Records from a dataset:
━━━━━━━━━━━━━━━━━━━━━━━━━━━━━━

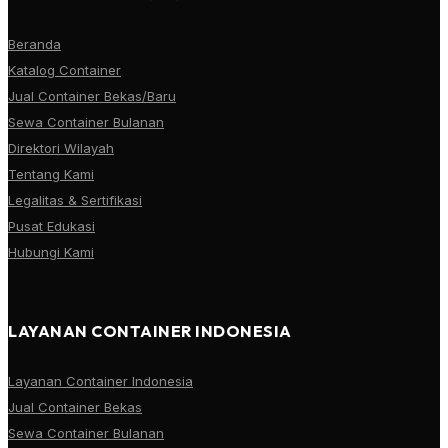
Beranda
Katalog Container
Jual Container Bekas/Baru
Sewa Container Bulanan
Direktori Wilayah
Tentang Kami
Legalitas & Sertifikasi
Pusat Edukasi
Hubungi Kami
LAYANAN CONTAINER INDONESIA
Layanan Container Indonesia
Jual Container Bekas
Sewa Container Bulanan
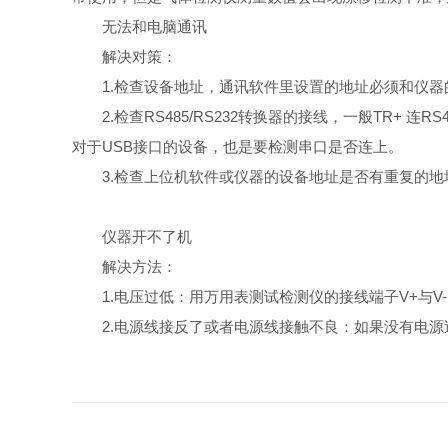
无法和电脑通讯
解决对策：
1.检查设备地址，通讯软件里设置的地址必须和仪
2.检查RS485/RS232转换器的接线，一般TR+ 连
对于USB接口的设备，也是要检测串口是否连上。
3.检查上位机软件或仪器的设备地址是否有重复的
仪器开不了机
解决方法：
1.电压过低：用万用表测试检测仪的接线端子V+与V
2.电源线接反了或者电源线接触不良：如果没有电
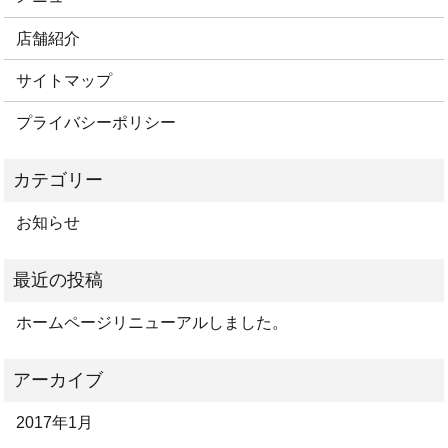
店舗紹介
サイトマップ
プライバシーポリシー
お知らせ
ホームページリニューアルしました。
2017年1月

━━━━━━━━━━━━━━━━━━━━━━━━━━━━━━

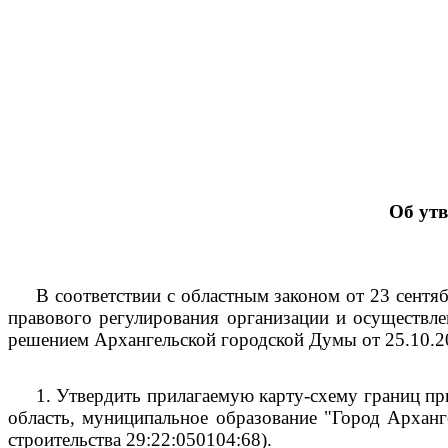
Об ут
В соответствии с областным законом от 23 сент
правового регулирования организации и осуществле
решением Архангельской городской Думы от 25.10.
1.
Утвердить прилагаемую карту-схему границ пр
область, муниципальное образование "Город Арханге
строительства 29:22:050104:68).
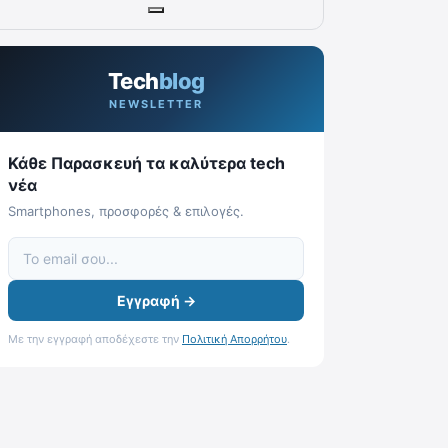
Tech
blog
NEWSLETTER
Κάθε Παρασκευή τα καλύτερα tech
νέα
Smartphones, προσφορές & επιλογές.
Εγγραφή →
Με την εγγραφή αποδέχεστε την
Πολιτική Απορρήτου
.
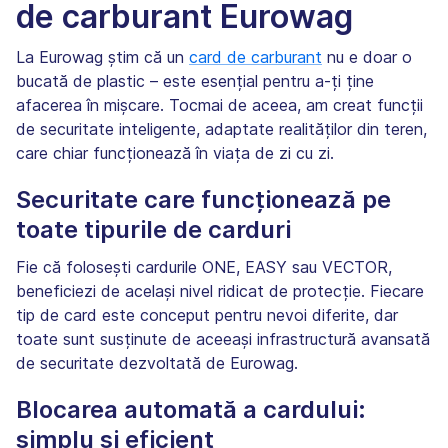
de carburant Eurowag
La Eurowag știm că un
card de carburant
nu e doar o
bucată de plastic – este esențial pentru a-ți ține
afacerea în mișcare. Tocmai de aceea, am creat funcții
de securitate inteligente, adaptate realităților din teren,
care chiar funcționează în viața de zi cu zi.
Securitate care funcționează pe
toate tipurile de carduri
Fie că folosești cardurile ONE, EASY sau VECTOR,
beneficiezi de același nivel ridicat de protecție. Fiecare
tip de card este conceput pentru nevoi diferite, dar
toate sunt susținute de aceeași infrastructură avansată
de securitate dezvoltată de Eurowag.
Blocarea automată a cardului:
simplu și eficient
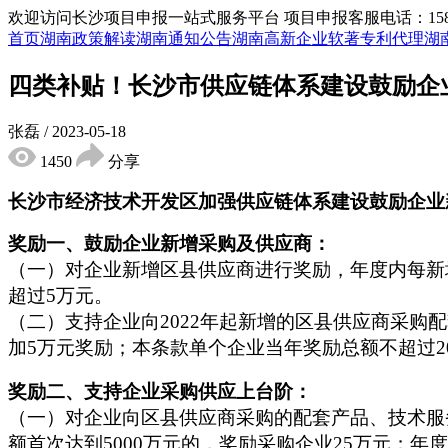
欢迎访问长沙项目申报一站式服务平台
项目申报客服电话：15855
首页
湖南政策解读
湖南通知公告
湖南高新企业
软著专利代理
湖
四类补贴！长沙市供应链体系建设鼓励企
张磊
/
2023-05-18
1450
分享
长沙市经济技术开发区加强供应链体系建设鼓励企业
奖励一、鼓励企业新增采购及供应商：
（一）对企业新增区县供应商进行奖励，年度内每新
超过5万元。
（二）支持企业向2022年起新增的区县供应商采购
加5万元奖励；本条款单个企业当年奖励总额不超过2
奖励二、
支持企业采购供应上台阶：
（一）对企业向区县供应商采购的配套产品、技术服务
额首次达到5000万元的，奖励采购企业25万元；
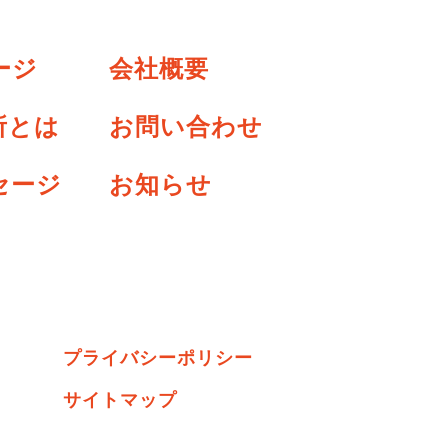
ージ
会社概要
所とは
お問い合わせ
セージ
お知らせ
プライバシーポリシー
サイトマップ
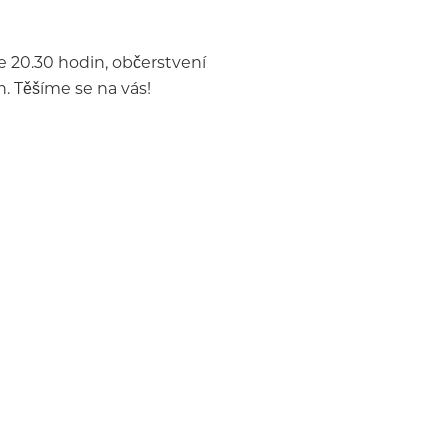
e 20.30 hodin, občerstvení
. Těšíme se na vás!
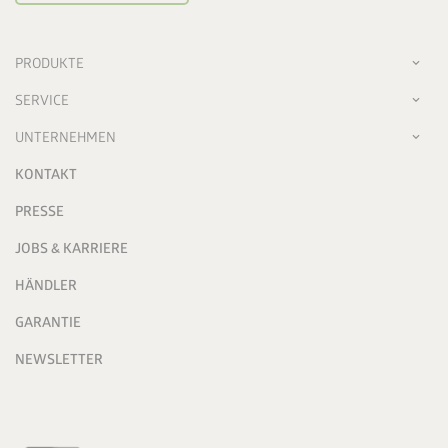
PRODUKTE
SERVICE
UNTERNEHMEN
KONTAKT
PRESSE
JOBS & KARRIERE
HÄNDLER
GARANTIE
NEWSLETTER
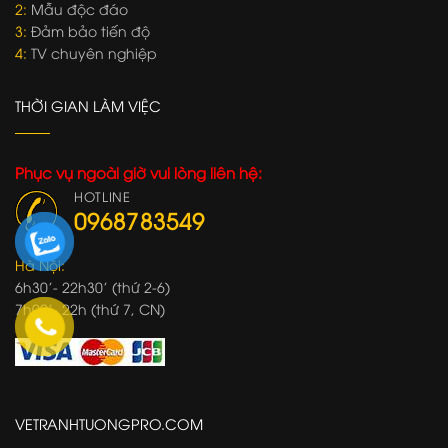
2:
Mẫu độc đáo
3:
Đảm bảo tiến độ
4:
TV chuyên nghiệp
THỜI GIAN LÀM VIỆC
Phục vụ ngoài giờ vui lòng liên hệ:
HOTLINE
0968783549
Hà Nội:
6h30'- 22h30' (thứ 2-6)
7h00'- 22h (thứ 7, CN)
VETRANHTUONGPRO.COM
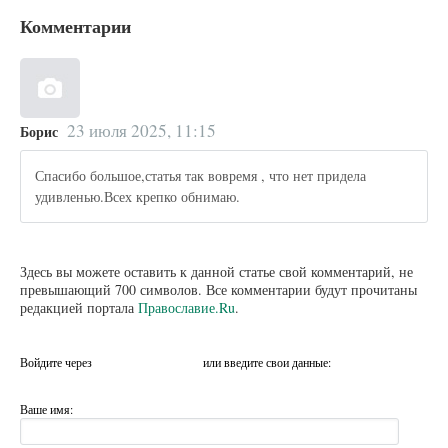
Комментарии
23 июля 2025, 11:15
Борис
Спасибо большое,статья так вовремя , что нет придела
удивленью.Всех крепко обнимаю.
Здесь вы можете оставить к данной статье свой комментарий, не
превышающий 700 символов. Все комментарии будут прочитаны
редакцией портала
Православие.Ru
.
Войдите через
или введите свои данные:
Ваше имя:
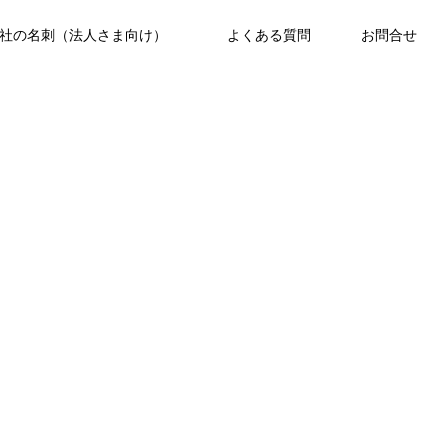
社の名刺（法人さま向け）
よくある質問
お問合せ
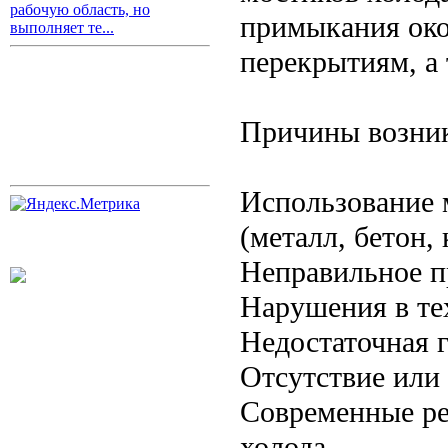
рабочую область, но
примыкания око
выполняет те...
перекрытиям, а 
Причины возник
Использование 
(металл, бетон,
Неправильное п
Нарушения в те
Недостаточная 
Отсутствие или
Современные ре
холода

━━━━━━━━━━━━━━━━━━━━━━━━━━━━━━

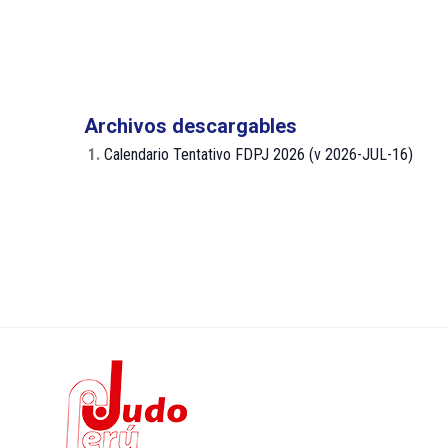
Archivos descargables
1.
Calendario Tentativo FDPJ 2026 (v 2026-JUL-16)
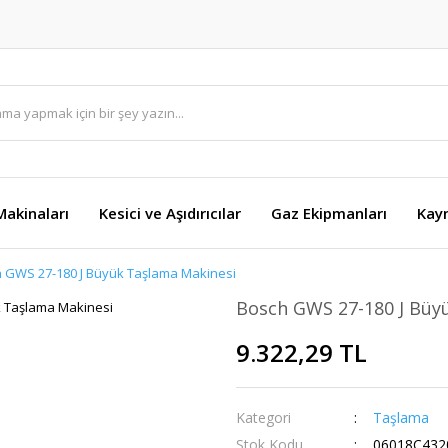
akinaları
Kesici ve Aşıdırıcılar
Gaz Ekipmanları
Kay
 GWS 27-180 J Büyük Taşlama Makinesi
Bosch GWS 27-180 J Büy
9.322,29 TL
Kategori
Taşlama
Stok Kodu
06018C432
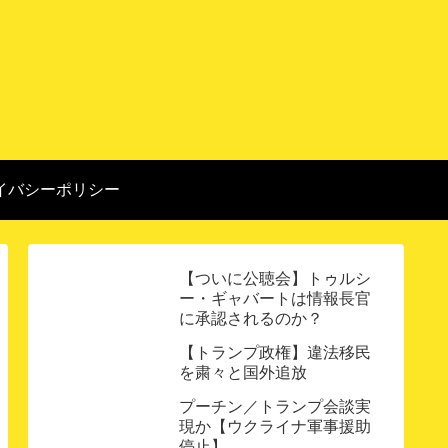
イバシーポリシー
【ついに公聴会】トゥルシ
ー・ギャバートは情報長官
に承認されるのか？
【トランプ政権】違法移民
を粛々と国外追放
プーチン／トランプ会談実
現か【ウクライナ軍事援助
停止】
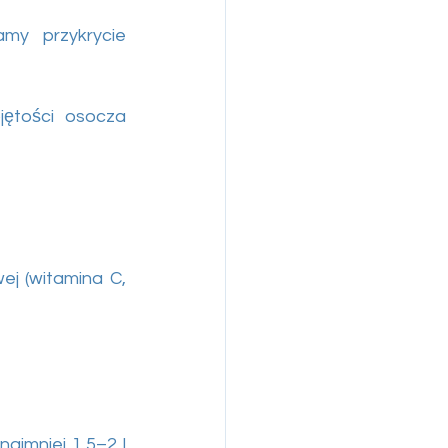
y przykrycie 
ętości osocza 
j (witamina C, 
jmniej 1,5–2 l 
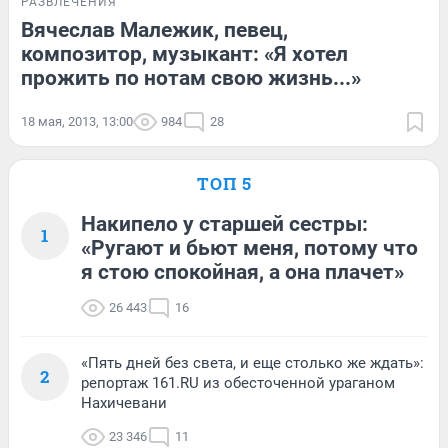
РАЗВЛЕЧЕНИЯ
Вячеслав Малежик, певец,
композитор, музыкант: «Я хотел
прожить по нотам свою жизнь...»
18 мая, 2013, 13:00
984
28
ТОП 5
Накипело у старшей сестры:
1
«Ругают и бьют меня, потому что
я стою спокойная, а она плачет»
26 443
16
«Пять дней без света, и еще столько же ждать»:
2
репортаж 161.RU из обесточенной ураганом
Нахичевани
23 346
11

━━━━━━━━━━━━━━━━━━━━━━━━━━━━━━

THE PROBLEM: With "carburant" as the word to match, copy each line of the records that has it.

SOLVED PROBLEM:
de carburant Eurowag
card de carburant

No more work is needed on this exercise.